I had heard a great deal of buzz about this title when it was licensed and before, but hadn’t really experienced it beyond people on Tumblr posting pictures of some of the stunning artistic concepts that form part of its story. Having now read the first volume, I remain deeply impressed with the art, but also drawn in by the story and characters. Our Dreams at Dusk gives us a look at LGBT people in Japan and their attempts to deal with these feelings that society – and their own family and peers – tell them is shameful. At its heard is a community founded by the very mysterious “Someone-san”, whose name we don’t know but who has brought together people who need to be able to confess their feelings to, well, someone. It can’t keep being bottled up and repressed. As we see in this first volume, some are more successful than others. And just because you “come out” doesn’t mean your problems are over.

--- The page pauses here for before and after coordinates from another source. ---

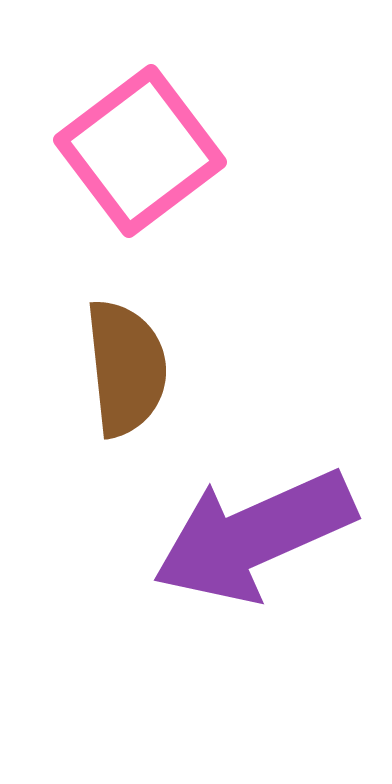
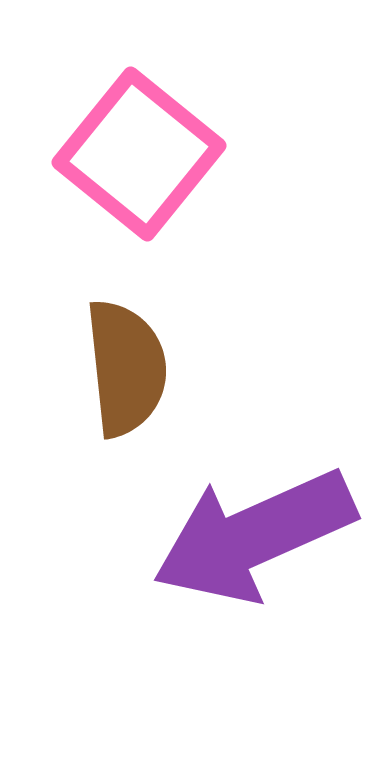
pink square: moved 1 px left, 3 px down; rotated 14 degrees counterclockwise
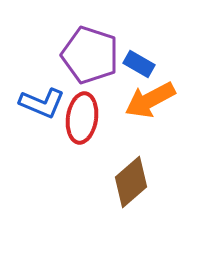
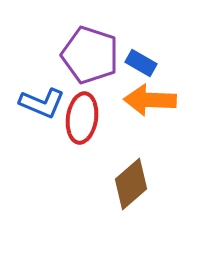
blue rectangle: moved 2 px right, 1 px up
orange arrow: rotated 30 degrees clockwise
brown diamond: moved 2 px down
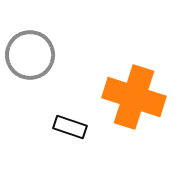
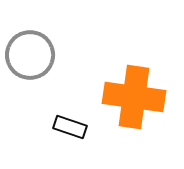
orange cross: rotated 10 degrees counterclockwise
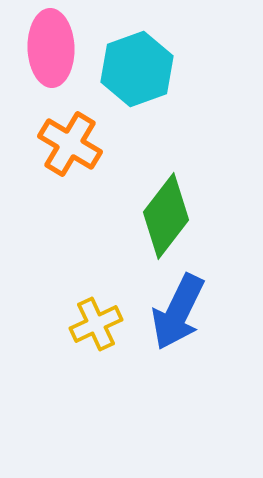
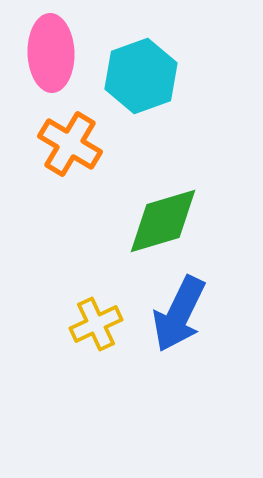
pink ellipse: moved 5 px down
cyan hexagon: moved 4 px right, 7 px down
green diamond: moved 3 px left, 5 px down; rotated 36 degrees clockwise
blue arrow: moved 1 px right, 2 px down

Tasuku is our protagonist, who is high school kid who we fist meet when he’s debating whether he should leap to his death from a high wall. Flashbacks show that someone at high school grabbed his phone and found his browser history, and now are asking if he’s into “gay porn”. He denies it, using a slur he detests, but the truth is that he is gay, though he hasn’t – and feels he cannot – tell anyone or his life will be over. Just the thought of having to return to school the next day drives him to the brink. Before he can do anything, though, he sees a person leap out of a window much higher than where he is. Rushing to the building they were in, he doesn’t find the jumper, but his blurting out that “someone fell” leads him to Someone-san and the group there. Over the course of the book, he opens up to some of them, clashes with others, and continues to go to school, where his crush is on the volleyball team.

Of course, the ensemble cast is important as well. We meet an older man who seems to love Tchaikovsky, a tween-ish child who seems to dislike Tasuku on sight, the friendly and hard-working Utsumi, and Haruko and Saki, a lesbian couple who are still having some issues – Haruko has come out to her family and friends, and dealt with the fallout, while Saki still hasn’t said anything to her family. We also see that the group is not a perfect, all-loving conclave – Saki trying to drag Tasuku into her argument with Haruko shatters the mood a bit. And there is, as I noted, the art, which for the most part is elegant and expressive, but every once in a while shows us a two-page spread of artistic abandon trying to show the torment and desires in the main characters’ hearts. It’d be worth reading the series just for that – but we’re fortunate yo have much more to it.

There’s certainly more to this story, which recently ended in Japan at its fourth volume. I suspect the second one will deal with the kid who clearly does not like Tasuku at all. In the meantime, believe the hype – this is definitely worth your time and money.